Pay close attention if your tenants complain about safety concerns. You don’t want to be held liable if there are safety issues that need to be addressed. Make sure the carbon monoxide and smoke detectors are working properly. Look for blocked access to doors and windows, overloaded electrical outlets, and shaky stair rails. Wall heaters blocked by the Tenant’s furniture can also cause a problem, and may indicate that the heating system is not working properly. It is a good practice to use a checklist and note any concerns.

  • Needed Repairs

Some minor repairs, if left unchecked, can lead to major damage and a major expense for you. Look for leaky faucets, fixtures and toilets.  Check the condition of all the caulking around sinks and bathtubs.  Be sure to examine the roof. Inspect the water heater for puddles to prevent a flood if it breaks. Make sure the dryer is not clogged with lint, which can start a fire. You should also look for signs of pest infestation. Left untreated, pests can become a major problem.Encourage your tenants to report needed repairs in a timely manner. 

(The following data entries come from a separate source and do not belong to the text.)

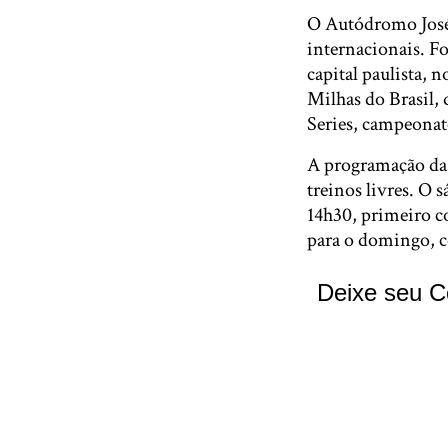
O Autódromo José 
internacionais. F
capital paulista, 
Milhas do Brasil, 
Series, campeonat
A programação das 
treinos livres. O 
14h30, primeiro c
para o domingo, c
Deixe seu C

  • Signs of Criminal Activity

Unfortunately, a visit to your property can turn up evidence of criminal activity taking place right in your rental unit. A common problem is drug manufacturing. You might notice an unusual smell, empty soda bottles and windows that are completely covered.

Working with your Tenant

It can make things easier if you discuss the inspection schedule with your tenants when they sign the lease. Although not necessary, you can put the schedule in the lease, in writing, so there are no misunderstandings. Emphasize that your inspections can benefit the tenants by allowing you to detect and make repairs. If you conduct an inspection and find a problem serious enough to start eviction proceedings, think before you confront the tenants in their home. A better idea is to leave the premises and contact your attorney to discuss the next steps.

Move-In and Move-Out

In the State of Washington, a Landlord must have a move-in condition report signed by the Tenant whenever collecting a Security Deposit. If your tenants are moving out it may, or may not, be appropriate to schedule an inspection around a month before the termination of the lease. This may give your tenants the opportunity to correct any issues prior to the disbursement of the Security Deposit.